Conversely, a ‘serial’ installation can avoid dead-legs on the network provided that the most frequently used water outlet – usually the toilet in a standard a bathroom – is placed as the final item on the network. Where this is the case, water regularly flushes through the pipe to reach the frequently used service, flushing away the potential for stagnant water and the Legionella it might harbour in the process. From a cost perspective, it may appear less attractive than a tee pipework design but, while it uses more pipe, it requires fewer connections, making it faster and less expensive to install as well as reducing Legionella risk.
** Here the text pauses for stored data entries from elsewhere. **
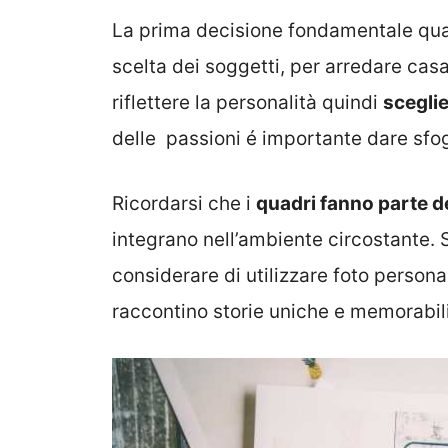
La prima decisione fondamentale quand
scelta dei soggetti, per arredare cas
riflettere la personalità quindi
sceglie
delle passioni é importante dare sfogo
Ricordarsi che i
quadri fanno parte d
integrano nell’ambiente circostante. S
considerare di utilizzare foto persona
raccontino storie uniche e memorabili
The most effective pipework configuration of all for avoiding stagnant water on the system and mitigating Legionella risk is a loop installation. Used commonly in Scandinavia and Germany, where Legionnaires’ disease is more closely monitored, a loop installation connects a small set of services and flushes water through the whole local pipe network every time any water outlet on the system is activated, flushing all pipes regardless of where the water is used. It requires fewer connections and fittings and enables excellent water pressure and speed of hot water delivery whilst completely eliminating dead-legs.
Legionella will always remain a risk that requires vigilance and monitoring. However, with best practice management regimes and improved installation design and specification, the risk can be significantly reduced.